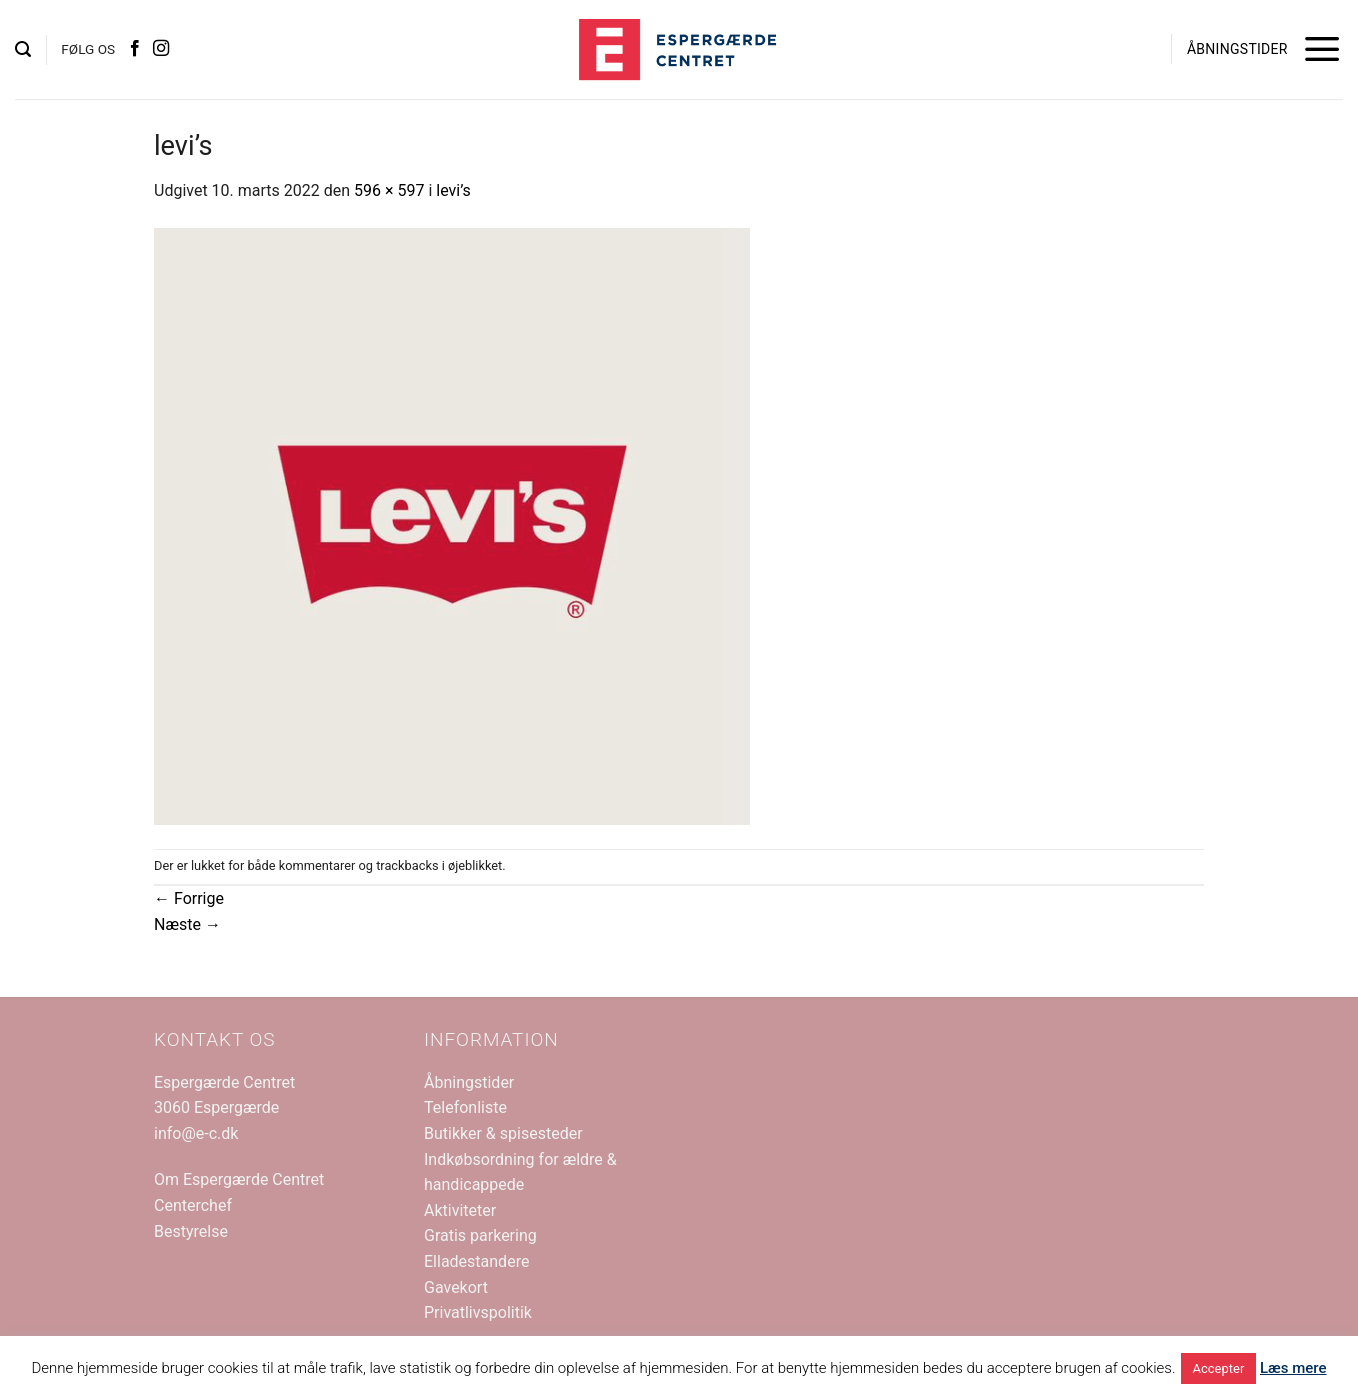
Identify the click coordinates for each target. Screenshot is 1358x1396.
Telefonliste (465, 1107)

------------------------------------------------------------------------

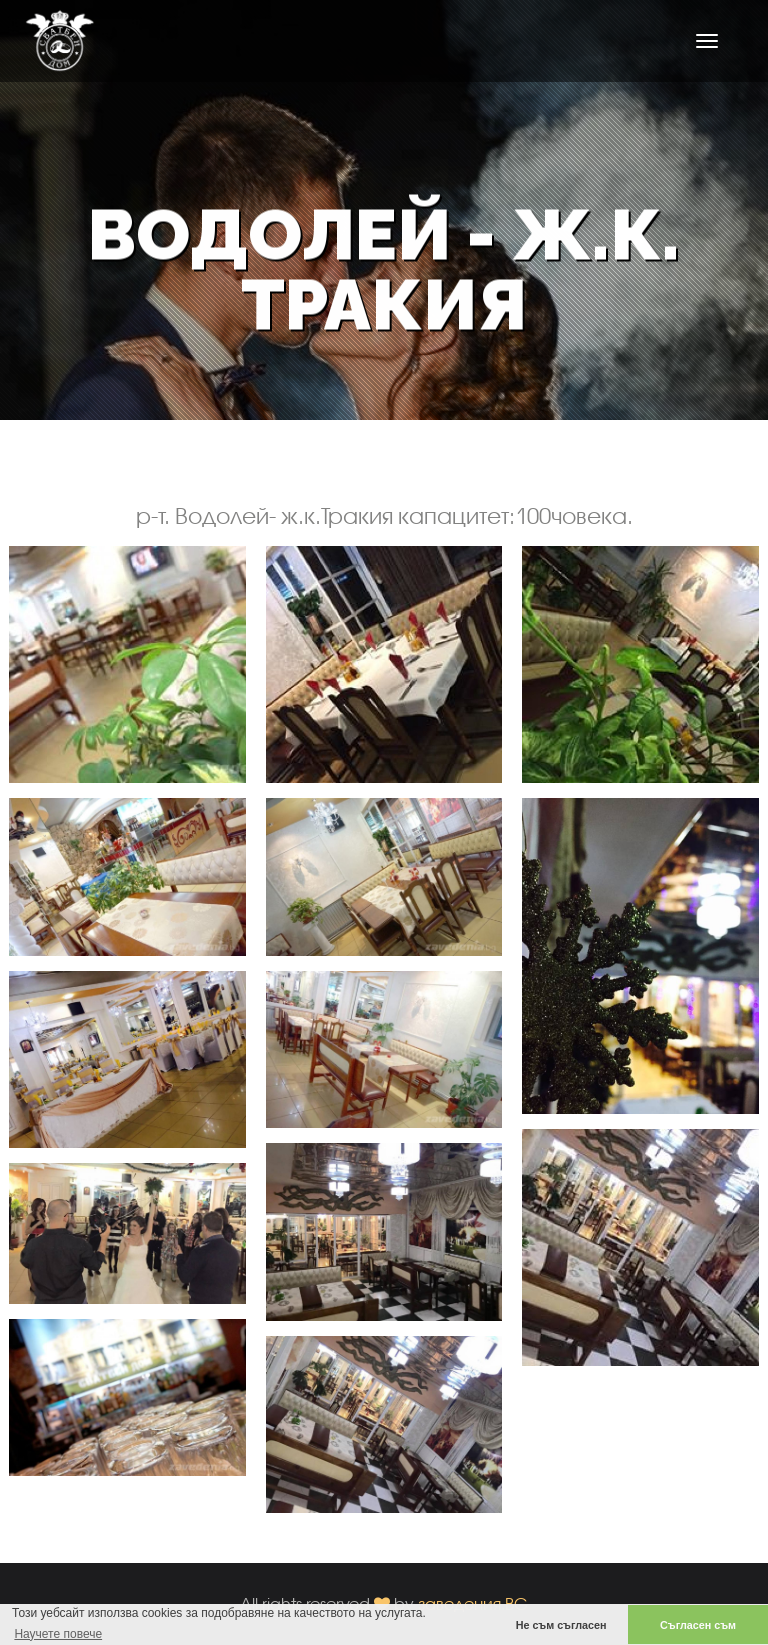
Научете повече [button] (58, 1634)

------------------------------------------------------------------------

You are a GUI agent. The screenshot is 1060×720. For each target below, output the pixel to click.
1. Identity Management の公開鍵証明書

------------------------------------------------------------------------

Look through the records above and please copy every line in which the string "each" occurs.

Identify the click coordinates for each target. Screenshot is 1358x1396.
You are a GUI agent. The screenshot is 1060×720. For each target below, output the pixel to click.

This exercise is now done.